Here’s the fourth principle:
4. Go and be reconciled.
Ask, how can I demonstrate the forgiveness of God and encourage us to move forward together? Start by asking God to give you a heart that wants to forgive them, that wants to be reconciled because sometimes you don’t, and then actually commit to going and doing that. Don’t just send an email or some long text or post. Don’t just call them on the phone. Go and be with them, unless it’s absolutely impossible to do that. Make it a point to sit down with that person and when you do, own whatever is yours and be specific about it, don't make excuses. Confess what you need to confess. Be humble. Ask for forgiveness for any of your attitudes or your actions and when it’s your opportunity to forgive, really do that.
To really forgive means that you’re not going to keep dwelling on it. It means that you’re not going to keep bringing it back up to use against that person. It means that you’re not going to be talking about it to other people. And it means that you’re not to allow that incident to stand between you and your relationship with that person. To be reconciled as to be restored. It is to come back together. It means that once we were divided and separate and against and now we are unified and together and for each other. It doesn’t mean that trust doesn’t still need to be built, it means that we’re moving in its direction. That’s the heart of God. That is the heart of God towards us to be reconciled with us and for us to experience reconciliation, one to another.
Blessed, Jesus says, are the peacemakers. Blessed are those who have been reconciled to God and who continue in Jesus’ ministry of reconciling mankind to God and us to each other, making peace. Blessed are the peacemakers, for they will be called the children of God.
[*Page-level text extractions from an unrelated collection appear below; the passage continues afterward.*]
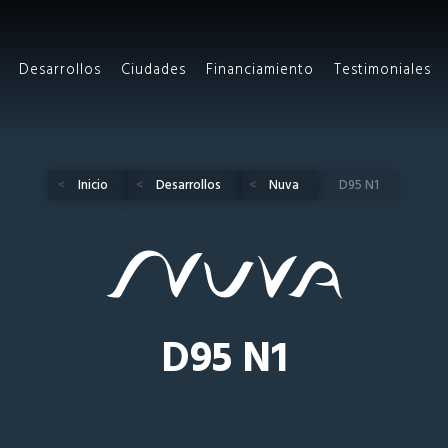
Desarrollos
Ciudades
Financiamiento
Testimoniales
Inicio
Desarrollos
Nuva
D95 N1
D95 N1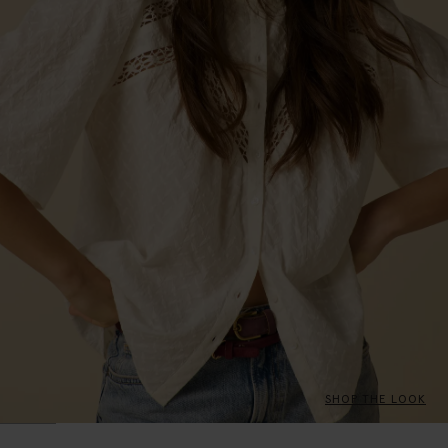
SHOP THE LOOK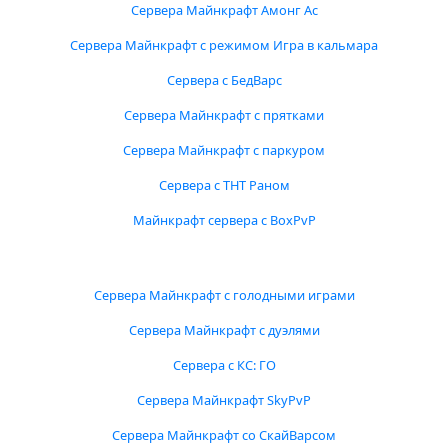
Сервера Майнкрафт Амонг Ас
Сервера Майнкрафт с режимом Игра в кальмара
Сервера с БедВарс
Сервера Майнкрафт с прятками
Сервера Майнкрафт с паркуром
Сервера с ТНТ Раном
Майнкрафт сервера с BoxPvP
Сервера Майнкрафт с голодными играми
Сервера Майнкрафт с дуэлями
Сервера с КС: ГО
Сервера Майнкрафт SkyPvP
Сервера Майнкрафт со СкайВарсом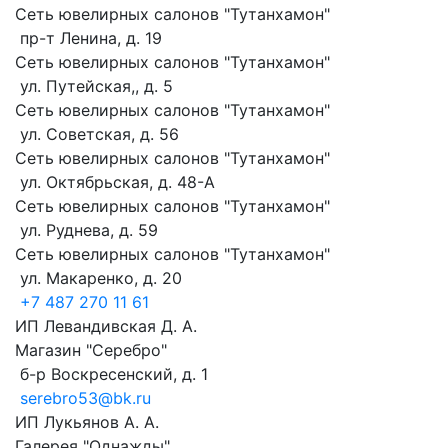
Сеть ювелирных салонов "Тутанхамон"
пр-т Ленина, д. 19
Сеть ювелирных салонов "Тутанхамон"
ул. Путейская,, д. 5
Сеть ювелирных салонов "Тутанхамон"
ул. Советская, д. 56
Сеть ювелирных салонов "Тутанхамон"
ул. Октябрьская, д. 48-А
Сеть ювелирных салонов "Тутанхамон"
ул. Руднева, д. 59
Сеть ювелирных салонов "Тутанхамон"
ул. Макаренко, д. 20
+7 487 270 11 61
ИП Левандивская Д. А.
Магазин "Серебро"
б-р Воскресенский, д. 1
serebro53@bk.ru
ИП Лукьянов А. А.
Галерея "Однажды"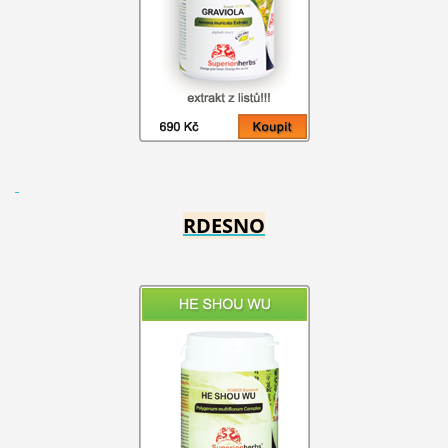
RDESNO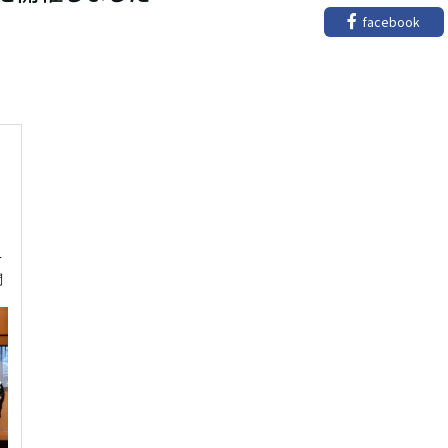
facebook
て
問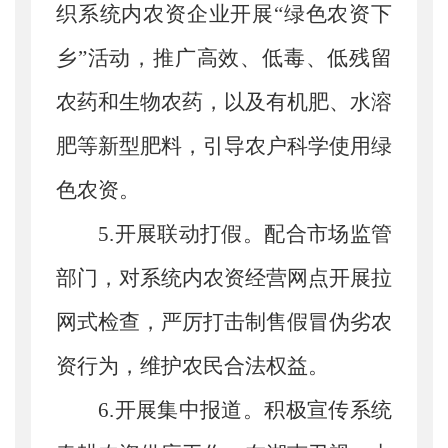
织系统内农资企业开展
“绿色农资下
乡”活动，推广高效、低毒、低残留
农药和生物农药，以及有机肥、水溶
肥等新型肥料，引导农户科学使用绿
色农资。
5.开展联动打假。
配合市场监管
部门，对系统内农资经营网点开展拉
网式检查，严厉打击制售假冒伪劣农
资行为，维护农民合法权益。
6.开展集中报道。
积极宣传系统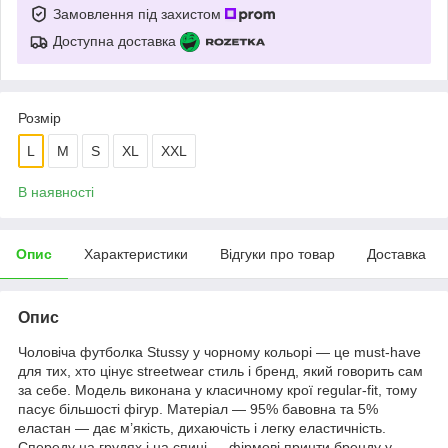
Замовлення під захистом
Доступна доставка
Розмір
L
M
S
XL
XXL
В наявності
Опис
Характеристики
Відгуки про товар
Доставка
Опис
Чоловіча футболка Stussy у чорному кольорі — це must-have
для тих, хто цінує streetwear стиль і бренд, який говорить сам
за себе. Модель виконана у класичному крої regular-fit, тому
пасує більшості фігур. Матеріал — 95% бавовна та 5%
еластан — дає м’якість, дихаючість і легку еластичність.
Спереду на грудях і на спині — фірмові принти бренду у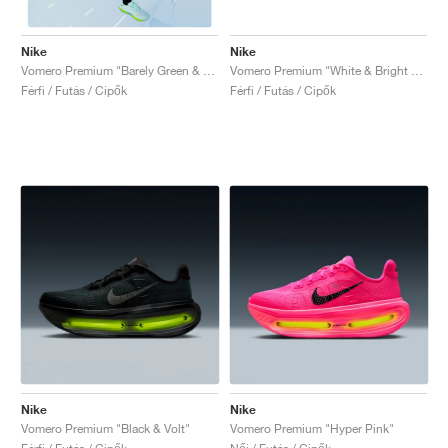
Nike
Nike
Vomero Premium "White & Bright Crimson"
Vomero Premium "Barely Green & Barely Volt"
Férfi / Futás / Cipők
Férfi / Futás / Cipők
Nike
Nike
Vomero Premium "Black & Volt"
Vomero Premium "Hyper Pink"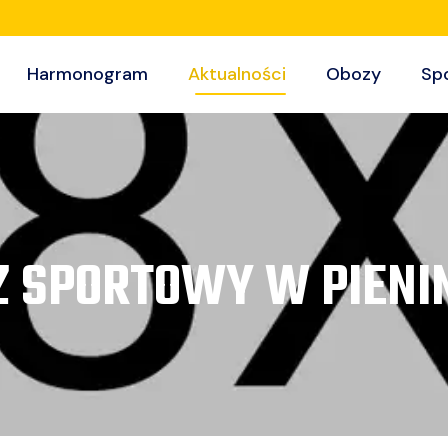
Harmonogram
Aktualności
Obozy
Sp
Z SPORTOWY W PIENI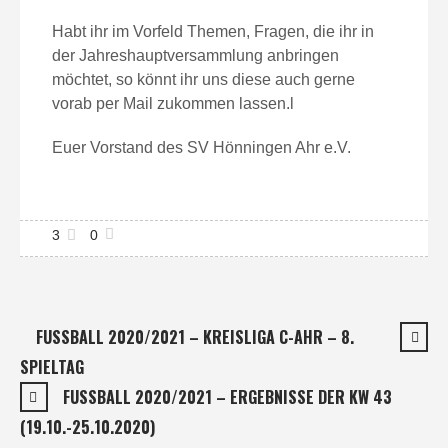
Habt ihr im Vorfeld Themen, Fragen, die ihr in
der Jahreshauptversammlung anbringen
möchtet, so könnt ihr uns diese auch gerne
vorab per Mail zukommen lassen.l
Euer Vorstand des SV Hönningen Ahr e.V.
3
0
FUSSBALL 2020/2021 – KREISLIGA C-AHR – 8.
SPIELTAG
FUSSBALL 2020/2021 – ERGEBNISSE DER KW 43
(19.10.-25.10.2020)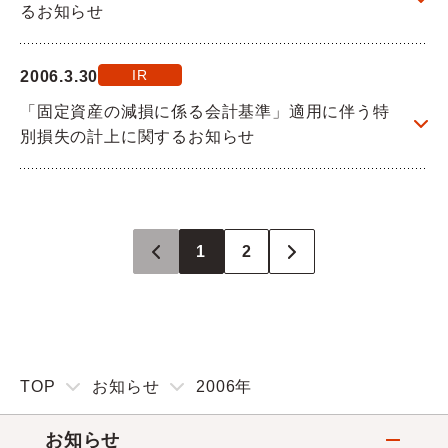
るお知らせ
IR
2006.3.30
「固定資産の減損に係る会計基準」適用に伴う特
別損失の計上に関するお知らせ
1
2
TOP
お知らせ
2006年
お知らせ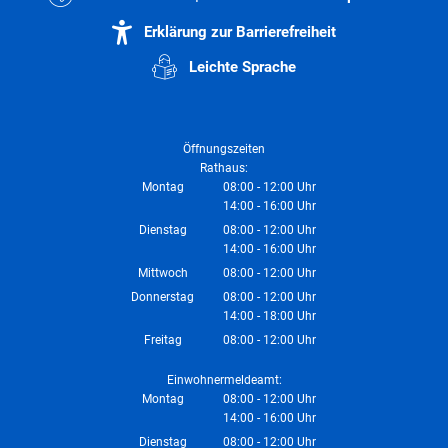
Erklärung zur Barrierefreiheit
Leichte Sprache
Öffnungszeiten
Rathaus:
Montag
08:00
-
12:00
Uhr
14:00
-
16:00
Von 08:00 bis 12:00 Uhr
Uhr
Von 14:00 bis 16:00 Uhr
Dienstag
08:00
-
12:00
Uhr
14:00
-
16:00
Von 08:00 bis 12:00 Uhr
Uhr
Von 14:00 bis 16:00 Uhr
Mittwoch
08:00
-
12:00
Uhr
Von 08:00 bis 12:00 Uhr
Donnerstag
08:00
-
12:00
Uhr
14:00
-
18:00
Von 08:00 bis 12:00 Uhr
Uhr
Von 14:00 bis 18:00 Uhr
Freitag
08:00
-
12:00
Uhr
Von 08:00 bis 12:00 Uhr
Einwohnermeldeamt:
Montag
08:00
-
12:00
Uhr
14:00
-
16:00
Von 08:00 bis 12:00 Uhr
Uhr
Von 14:00 bis 16:00 Uhr
Dienstag
08:00
-
12:00
Uhr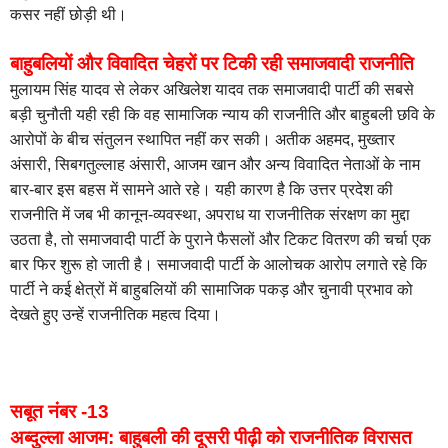
कसर नहीं छोड़ी थी।
बाहुबलियों और विवादित चेहरों पर टिकी रही समाजवादी राजनीति
मुलायम सिंह यादव से लेकर अखिलेश यादव तक समाजवादी पार्टी की सबसे
बड़ी चुनौती यही रही कि वह सामाजिक न्याय की राजनीति और बाहुबली छवि के
आरोपों के बीच संतुलन स्थापित नहीं कर सकी। अतीक अहमद, मुख्तार
अंसारी, सिबगतुल्लाह अंसारी, आजम खान और अन्य विवादित नेताओं के नाम
बार-बार इस बहस में सामने आते रहे। यही कारण है कि उत्तर प्रदेश की
राजनीति में जब भी कानून-व्यवस्था, अपराध या राजनीतिक संरक्षण का मुद्दा
उठता है, तो समाजवादी पार्टी के पुराने फैसलों और टिकट वितरण की चर्चा एक
बार फिर शुरू हो जाती है। समाजवादी पार्टी के आलोचक आरोप लगाते रहे कि
पार्टी ने कई क्षेत्रों में बाहुबलियों की सामाजिक पकड़ और चुनावी प्रभाव को
देखते हुए उन्हें राजनीतिक महत्व दिया।
सबूत नंबर -13
अब्दुल्ला आजम: बाहुबली की दूसरी पीढ़ी को राजनीतिक विरासत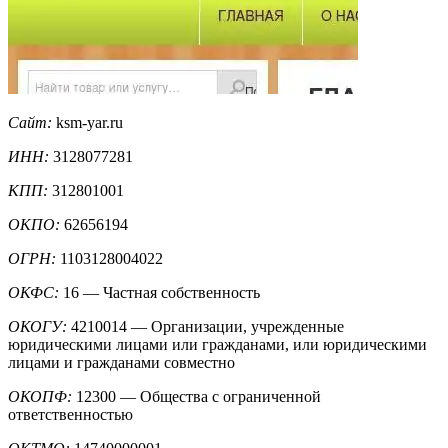
Сайт:
ksm-yar.ru
ИНН:
3128077281
КПП:
312801001
ОКПО:
62656194
ОГРН:
1103128004022
ОКФС:
16 — Частная собственность
ОКОГУ:
4210014 — Организации, учрежденные
юридическими лицами или гражданами, или юридическими
лицами и гражданами совместно
ОКОПФ:
12300 — Общества с ограниченной
ответственностью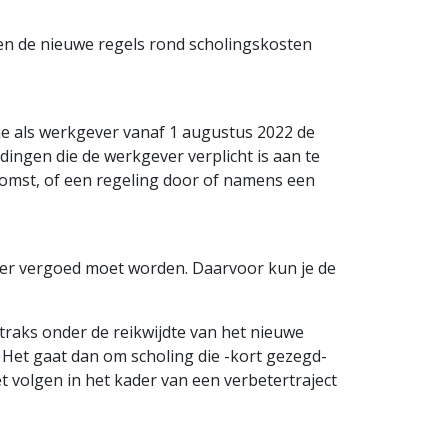
en de nieuwe regels rond scholingskosten
e als werkgever vanaf 1 augustus 2022 de
ingen die de werkgever verplicht is aan te
nkomst, of een regeling door of namens een
gever vergoed moet worden. Daarvoor kun je de
traks onder de reikwijdte van het nieuwe
 Het gaat dan om scholing die -kort gezegd-
t volgen in het kader van een verbetertraject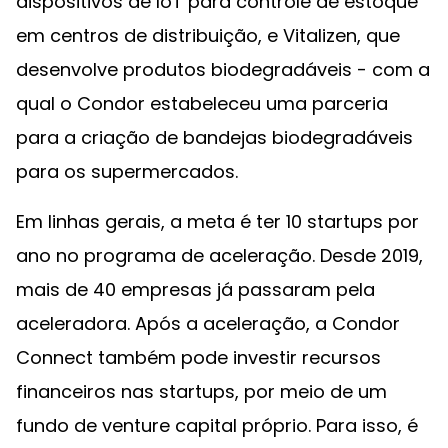
dispositivos de IoT para controle de estoque
em centros de distribuição, e Vitalizen, que
desenvolve produtos biodegradáveis - com a
qual o Condor estabeleceu uma parceria
para a criação de bandejas biodegradáveis
para os supermercados.
Em linhas gerais, a meta é ter 10 startups por
ano no programa de aceleração. Desde 2019,
mais de 40 empresas já passaram pela
aceleradora. Após a aceleração, a Condor
Connect também pode investir recursos
financeiros nas startups, por meio de um
fundo de venture capital próprio. Para isso, é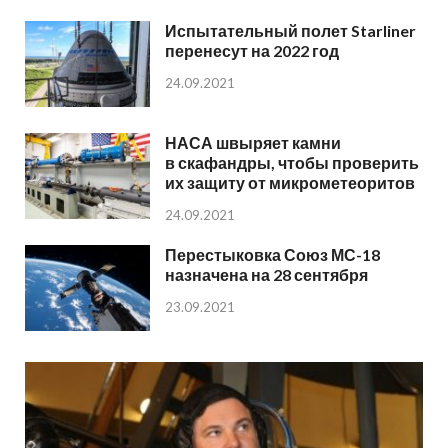
Испытательный полет Starliner
перенесут на 2022 год
24.09.2021
НАСА швыряет камни
в скафандры, чтобы проверить
их защиту от микрометеоритов
24.09.2021
Перестыковка Союз МС-18
назначена на 28 сентября
23.09.2021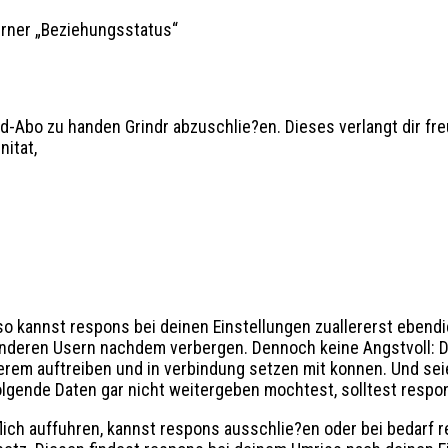
ferner „Beziehungsstatus“
ted-Abo zu handen Grindr abzuschlie?en. Dieses verlangt dir 
nitat,
so kannst respons bei deinen Einstellungen zuallererst ebendi
 anderen Usern nachdem verbergen. Dennoch keine Angstvoll: Dei
rem auftreiben und in verbindung setzen mit konnen. Und seien
lgende Daten gar nicht weitergeben mochtest, solltest respon
flich auffuhren, kannst respons ausschlie?en oder bei bedarf 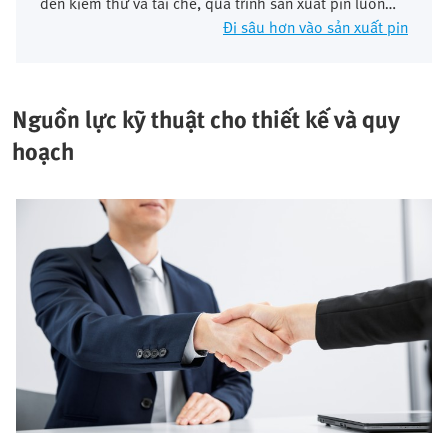
đến kiểm thử và tái chế, quá trình sản xuất pin luôn
đòi hỏi tiêu chuẩn cực kỳ cao về độ chính xác, tính an
Đi sâu hơn vào sản xuất pin
toàn và sự ổn định của quy trình. Tự động hóa là yếu
tố thiết yếu ở đây để đảm bảo chất lượng và hiệu quả
chi phí.
Nguồn lực kỹ thuật cho thiết kế và quy
hoạch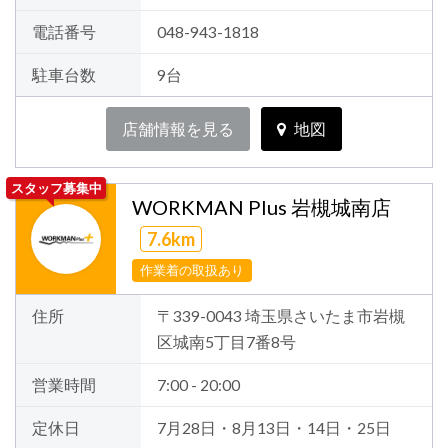
電話番号
048-943-1818
駐車台数
9台
店舗情報を見る
地図
スタッフ募集中
WORKMAN Plus 岩槻城南店
7.6km
作業着の取扱あり
住所
〒339-0043 埼玉県さいたま市岩槻
区城南5丁目7番8号
営業時間
7:00 - 20:00
定休日
7月28日・8月13日・14日・25日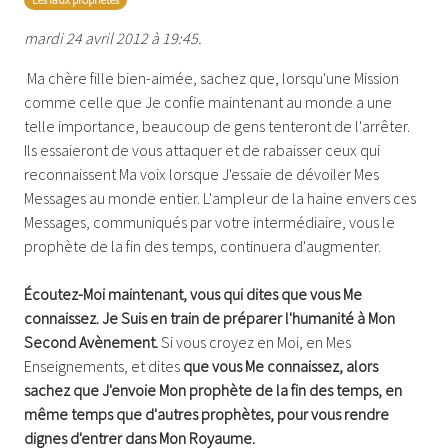
mardi 24 avril 2012 à 19:45.
Ma chère fille bien-aimée, sachez que, lorsqu'une Mission
comme celle que Je confie maintenant au monde a une
telle importance, beaucoup de gens tenteront de l'arrêter.
Ils essaieront de vous attaquer et de rabaisser ceux qui
reconnaissent Ma voix lorsque J'essaie de dévoiler Mes
Messages au monde entier. L'ampleur de la haine envers ces
Messages, communiqués par votre intermédiaire, vous le
prophète de la fin des temps, continuera d'augmenter.
Écoutez-Moi maintenant, vous qui dites que vous Me
connaissez. Je Suis en train de préparer l'humanité à Mon
Second Avènement.
Si vous croyez en Moi, en Mes
Enseignements, et dites
que vous Me connaissez, alors
sachez que J'envoie Mon prophète de la fin des temps, en
même temps que d'autres prophètes, pour vous rendre
dignes d'entrer dans Mon Royaume.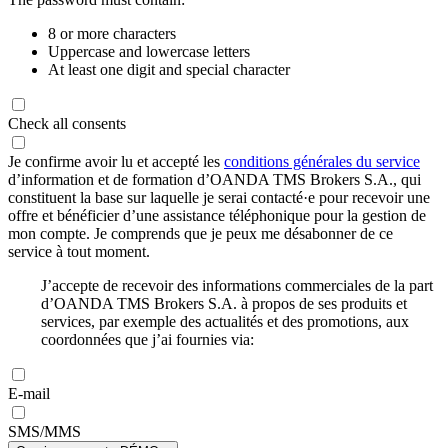
8 or more characters
Uppercase and lowercase letters
At least one digit and special character
Check all consents
Je confirme avoir lu et accepté les
conditions générales du service
d’information et de formation d’OANDA TMS Brokers S.A., qui
constituent la base sur laquelle je serai contacté·e pour recevoir une
offre et bénéficier d’une assistance téléphonique pour la gestion de
mon compte. Je comprends que je peux me désabonner de ce
service à tout moment.
J’accepte de recevoir des informations commerciales de la part
d’OANDA TMS Brokers S.A. à propos de ses produits et
services, par exemple des actualités et des promotions, aux
coordonnées que j’ai fournies via:
E-mail
SMS/MMS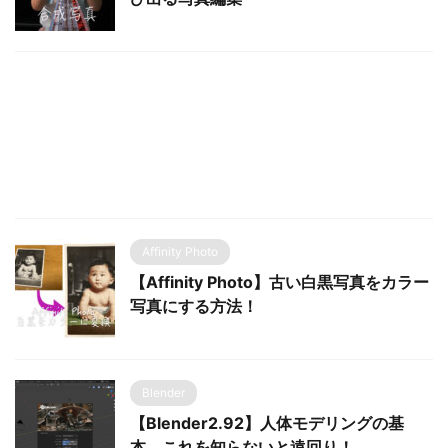
Affinity Photo
【Affinity Photo】古い白黒写真をカラー
写真にする方法！
Blender
【Blender2.92】人体モデリングの基
本。これを知らないと遠回り！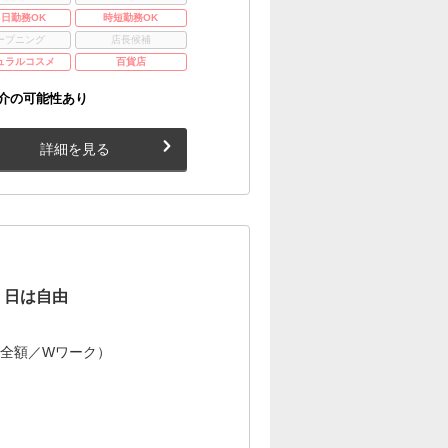
3日勤務OK
時短勤務OK
ープニング
店長候補
ュラルコスメ
百貨店
介の可能性あり
詳細を見る
く日は自由
費全額／Wワーク）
I want to just wrap up and leave you today with a few questions in closing; something for you to consider, think about, journal, talk about in your home or talk about with your house church. Three questions. Here they are, really simply.
Number one. What is your biggest takeaway from this message today? What is the one thing that just resonated in your heart, that just stood out to you, that you would say, I know that’s for me?
Here’s the second question. How is it that you tend to deal with conflict? Do you avoid, do you tend to ignore runaway? Are you aggressive or are you more of a peacemaker or a peacekeeper? And why do you think that is?
Here’s the third and final question. In what ways might God be inviting you to grow as a peacemaker? What are some active steps that you could take this week? And in that consider, are there people that are in your life, are there situations, conflicts in your life right now that God just might be inviting you into to be a peacemaker in?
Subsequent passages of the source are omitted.